Afterglow, August 2021
Oil on canvas,
76cm x 76cm x 4cm
$500
When the love of your life and father of your children turns 60, you know that you too are getting old. Kim does not look 60, but he was slightly in denial and did not feel a need to celebrate the impending event. Fair enough. But when plans with the Tassie family fell through, and Sydney siders started cancelling their reservations in droves, an opportunity to go Truffle hunting next to Lake George, near Bungendore arose, and was taken.
And it was glorious.
It could not have been. It could have gone either way. It could have been a quagmire. Covid lockdowns, gloomy weather, and thoughts of imminent doom were conspiring to make the day decidedly forlorn. It has not been a ‘dry July’ in Canberra. Not that we’ve drunk to excess, just more often than not. And it has rained. Alot. My expectations regarding the truffle hunt, and the day in general, were therefore muddied by these thoughts.
Fortunately for us, the sun was out, the colours were vibrant, the hunting with doggos was great fun and the truffles tasted sublime. In the afterglow of a full tummy and a day well spent with people who are creative and passionate about what they do (fun guys, not my joke) and with a happy Kim, I felt that fleeting feeling of wellbeing and joy in unexpected pleasures. I wanted to capture that feeling in the ambience of this painting.
I was going to stop writing right here, but I thought that ambience and the elements within the painting may need more interpretation.

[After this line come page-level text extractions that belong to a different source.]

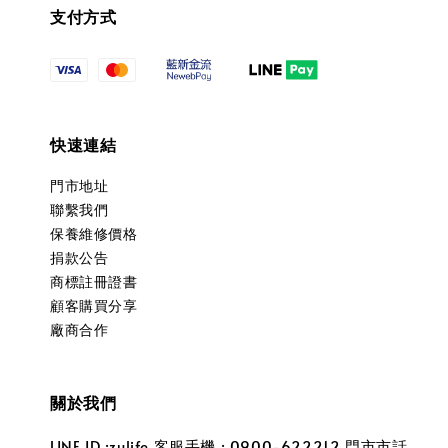
支付方式
快速連結
門市地址
聯繫我們
保養維修價格
捐款公告
商標註冊證書
顧客購買分享
廠商合作
關於我們
LINE ID :zulife 客服手機 : 0900-622212 門市市話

Read on if you want a more definitive and wordy, world according to Simone, narrative.
I was drawn to the marque because I liked the brightness of the red and white (and I haven’t used a lot of red paint in recent paintings, so I had plenty), but also because it reminded me of a circus. A circus being a collection of misfits, united in their difference, under a tent. And, on this day, so were we (or could have been if we had chosen to sit under the tent, being cold, we sat in the sun). The marque could also be a symbol of togetherness and celebration. A party, particular to this moment, occurring, as it must, outside. The upturned tables indicating that the party, or circus is over, or has not yet begun. I like this ambiguity.
The leafless tree places the event in winter, but is also indicative of the root system below, where the microbes in the soil work in symbiosis with the tree to both provide nutrients to the tree and grow truffles. I like the way the shadows on the grass are also suggestive of the root system below and the ‘brule’ (from the French ‘to burn’, think Crème Brulee) which is the burnt off area under the tree formed by the toxic fumes emitted from the truffles growing under a tree. I found the whole earthy, mysterious, olfactory alchemy of growing and finding truffles very alluring. There is so much going on in the world that we don’t understand. I say alchemy as at $2500 a kilogram, truffles are like food gold.
I like to put indications of roads and tracks in my landscapes, as well as other things like cars, or in this painting, a horse float (helping to define the setting as rural) because these elements are a reminder of the ever-present nature of humans and their effects on the landscape. We, like the truffles and the tree are part of the ecosystem and should also operate in symbiosis with it. Which is part of why I liked the truffle farming. I heard someone say on the radio recently that all current writing is (or should be) fundamentally about the environment and climate change. And I feel that way now about art, so I like to put a reminder of this in all my paintings as an underlying and inescapable, if not overtly obvious theme.